It was my first cross-stitch project, small and fairly simple  a white dove hovering gracefully beside a three-word caption. A vine of miniature flowers trailed from the dove’s beak and flowed around the words of the caption: “Prayer Changes Things”. My mother would love it!

Picture

Cross-stitch by Adele Tuff

Cross-stitch projects are not for action-and-adventure, need-results-yesterday types. I began months before Mom’s birthday. Most of my evenings were spent squinting, threading, rethreading, counting and sewing X’s. Leaving the lettering until last, I finally poked and prodded the needle through the caption. Those three innocent-sounding words began to intrude annoyingly into my everyday thoughts, even when I wasn’t working on them. “Prayer Changes Things.”

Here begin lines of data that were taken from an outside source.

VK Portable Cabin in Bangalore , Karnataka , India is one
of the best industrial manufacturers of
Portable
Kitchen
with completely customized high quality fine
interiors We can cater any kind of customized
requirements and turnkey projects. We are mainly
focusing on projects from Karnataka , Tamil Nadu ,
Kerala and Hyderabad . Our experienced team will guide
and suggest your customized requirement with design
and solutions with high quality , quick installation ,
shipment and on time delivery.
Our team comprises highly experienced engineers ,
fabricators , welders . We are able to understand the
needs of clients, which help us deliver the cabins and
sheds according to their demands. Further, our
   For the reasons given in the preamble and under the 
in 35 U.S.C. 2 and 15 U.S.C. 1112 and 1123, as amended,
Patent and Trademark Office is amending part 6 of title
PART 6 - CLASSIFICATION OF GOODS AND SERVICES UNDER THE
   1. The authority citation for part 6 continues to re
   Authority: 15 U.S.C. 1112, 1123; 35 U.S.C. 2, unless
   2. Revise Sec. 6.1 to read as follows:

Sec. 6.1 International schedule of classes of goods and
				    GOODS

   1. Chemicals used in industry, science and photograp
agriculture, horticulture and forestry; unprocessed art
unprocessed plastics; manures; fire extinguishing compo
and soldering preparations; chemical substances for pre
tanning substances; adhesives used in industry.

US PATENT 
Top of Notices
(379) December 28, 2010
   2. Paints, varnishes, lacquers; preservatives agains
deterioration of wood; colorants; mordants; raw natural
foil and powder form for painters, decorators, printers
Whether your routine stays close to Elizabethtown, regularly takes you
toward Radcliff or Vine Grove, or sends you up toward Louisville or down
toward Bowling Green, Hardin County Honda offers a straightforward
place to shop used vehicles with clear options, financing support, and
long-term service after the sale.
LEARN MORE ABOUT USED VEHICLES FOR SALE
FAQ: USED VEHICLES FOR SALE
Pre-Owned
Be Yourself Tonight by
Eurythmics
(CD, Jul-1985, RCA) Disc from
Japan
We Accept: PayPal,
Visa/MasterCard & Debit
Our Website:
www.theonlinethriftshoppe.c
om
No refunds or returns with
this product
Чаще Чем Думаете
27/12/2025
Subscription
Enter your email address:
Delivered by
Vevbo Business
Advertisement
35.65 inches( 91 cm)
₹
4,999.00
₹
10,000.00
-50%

Funny, it hadn’t changed the fact that my precious grandma had died when I was a teenager, or that my mother had been chronically ill for many years, or that after four grueling years of the hardest undergraduate degree program at the university, I never made medical school. What about world peace or the millions of starving children in the world? These were all things I had prayed fervently for at some time over the years.

Anyway, I prayed my mom would like her birthday present. Sure enough, the finished project brought exclamations of joy. (Of course, it could have been the ugliest thing in the world, but, as long as it had been fashioned by my very own fingers, it would instantly become an heirloom.)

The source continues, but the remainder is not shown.